Re: MDS has inconsistent performance

Gregory Farnum <greg@xxxxxxxxxxx> · Fri, 16 Jan 2015 10:43:17 -0800

On Fri, Jan 16, 2015 at 10:34 AM, Michael Sevilla
<mikesevilla3@xxxxxxxxx> wrote:
> On Thu, Jan 15, 2015 at 10:37 PM, Gregory Farnum <greg@xxxxxxxxxxx> wrote:
>> On Thu, Jan 15, 2015 at 2:44 PM, Michael Sevilla <mikesevilla3@xxxxxxxxx> wrote:
>>> Let me know if this works and/or you need anything else:
>>>
>>> https://www.dropbox.com/s/fq47w6jebnyluu0/lookup-logs.tar.gz?dl=0
>>>
>>> Beware - the clients were on debug=10. Also, I tried this with the
>>> kernel client and it is more consistent; it does the 2 lookups per
>>> create on 1 client every single time.
>>
>> Mmmm, there are no mds logs of note here. :(
>>
>
> Meaning you couldn't find mds.issdm-15.log?
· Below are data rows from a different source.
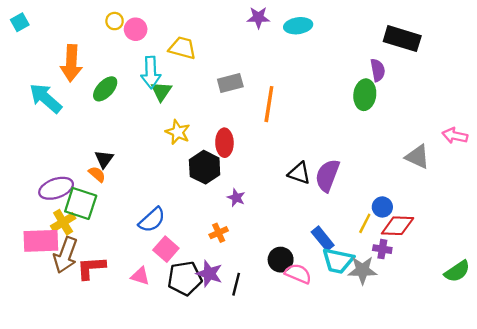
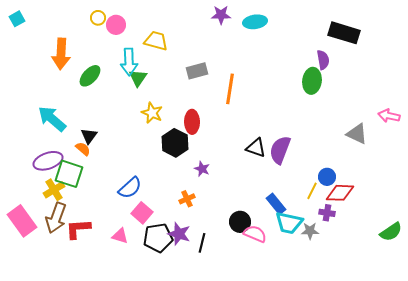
cyan arrow: (46, 98) -> (52, 119), moved
pink rectangle: (41, 241) -> (22, 221), moved, turned 56
gray star: (362, 270) -> (310, 231), size x0.7

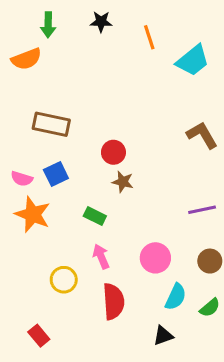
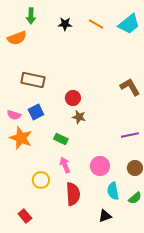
black star: (101, 22) -> (65, 24), moved
orange line: (149, 37) -> (96, 24), turned -42
cyan trapezoid: (193, 61) -> (129, 24), moved
cyan semicircle: (176, 297) -> (113, 191), turned 144

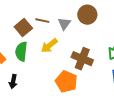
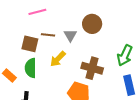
brown square: (23, 28) -> (30, 44), turned -30

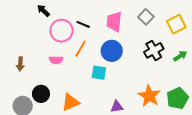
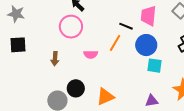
black line: (83, 24) -> (126, 26), moved
pink circle: (61, 31) -> (71, 27), moved
cyan square: (99, 73) -> (155, 66), moved

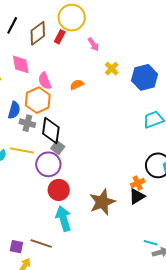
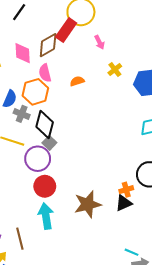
brown diamond: (38, 33) -> (48, 45), moved
red rectangle: (60, 37) -> (66, 30), size x1.6
brown line: (41, 244) -> (20, 239), turned 50

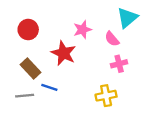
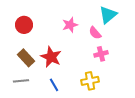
red star: (64, 53) -> (51, 57), moved
blue line: (49, 87) -> (54, 85), moved, turned 40

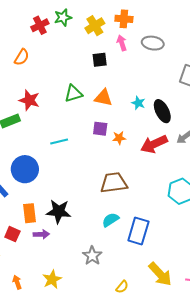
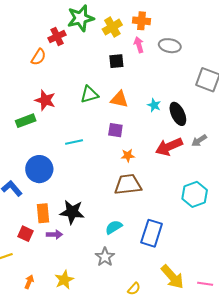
green star: (63, 17) -> (81, 18), size x1.5
red cross: (40, 25) -> (57, 36), moved
orange star: (119, 138) -> (128, 156), moved
cyan semicircle: (111, 220) -> (114, 227), moved
orange arrow: (17, 282) -> (29, 282), turned 40

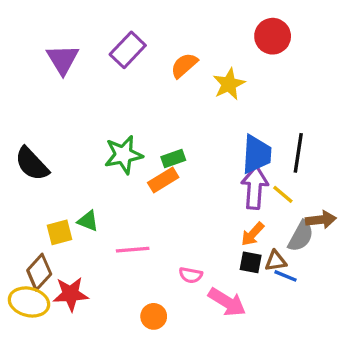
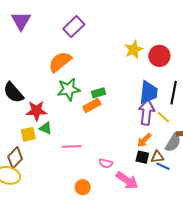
red circle: (273, 36) -> (159, 56), moved
purple triangle: (63, 59) -> (21, 21), moved
orange semicircle: (184, 65) -> (60, 62), moved, size x1.4
red star: (71, 294) -> (36, 111), moved

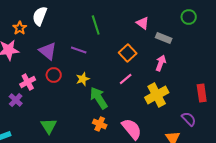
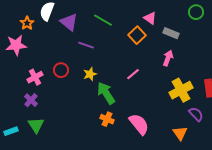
green line: (96, 25) -> (103, 20), turned -42
purple triangle: (48, 51) -> (69, 22), moved
orange square: (128, 53) -> (137, 35), moved
yellow cross: (157, 95) -> (181, 90), moved
purple cross: (16, 100) -> (31, 100), moved
green triangle: (49, 126) -> (36, 125), moved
Or that that log didn't
> show anything interesting...

It's not interesting. Caps are not logged at a very high level so I
think we'd actually want debug 20 on the mds, the messenger, and the
client subsystems.

>
>> I did look enough to see that:
>> 1) The MDS is for some reason revoking caps on the file create
>> prompting the switch to double-lookups, which it was not before. The
>> client doesn't really have any visibility into why that would be the
>> case; the best guess I can come up with is that maybe the MDS split up
>> the directory into multiple frags at this point — do you have that
>> enabled?
>
> Nope, unless any of these make a difference:
> $ ceph --admin-daemon... config show | grep frag
>   "mds_bal_frag": "false",
>   "mds_bal_fragment_interval": "5",
>   "mds_thrash_fragments": "0",
>   "mds_debug_frag": "false",
>
>> 2) The only way we set the I_COMPLETE flag is when we create an empty
>> directory, or when we do a complete listdir on one. That makes it
>> pretty difficult to get the flag back (and so do the optimal create
>> path) once you lose it. :( I'd love a better way to do so, but we'll
>> have to look at what's involved in a bit of depth.
>
> No need - with that reasoning it looks more like this is part of the
> design rather than a bug. I'll just have to accept the fact that the
> system is very complicated and clients touching stuff at certain times
> can make things less predictable... I just wanted to make sure I
> wasn't doing anything wrong. :)  I'll stick with the kernel client
> (it's almost twice as fast, anyways!)

Well, sort of — an isolated client with their own directory is
something we definitely want to have exclusive caps, but our
heuristics aren't sophisticated enough yet.

>
>> I'm not sure why the kernel client is so much more cautious, but I
>> think there were a number of troubles with the directory listing
>> orders and things which were harder to solve there – I don't remember
>> if we introduced the I_DIR_ORDERED flag in it or not. Zheng can talk
>> more about that. What kernel client version are you using?
>>
>> And for a vanity data point, what kind of hardware is your MDS running on? :)
>
> Really, really old hardware from 2006: 2 dual-core CPUs, 8GB RAM,
> connected with 1Gbit. Kernel 3.4. We actually just installed beefier
> nodes so I'll keep you posted if we get other cool results.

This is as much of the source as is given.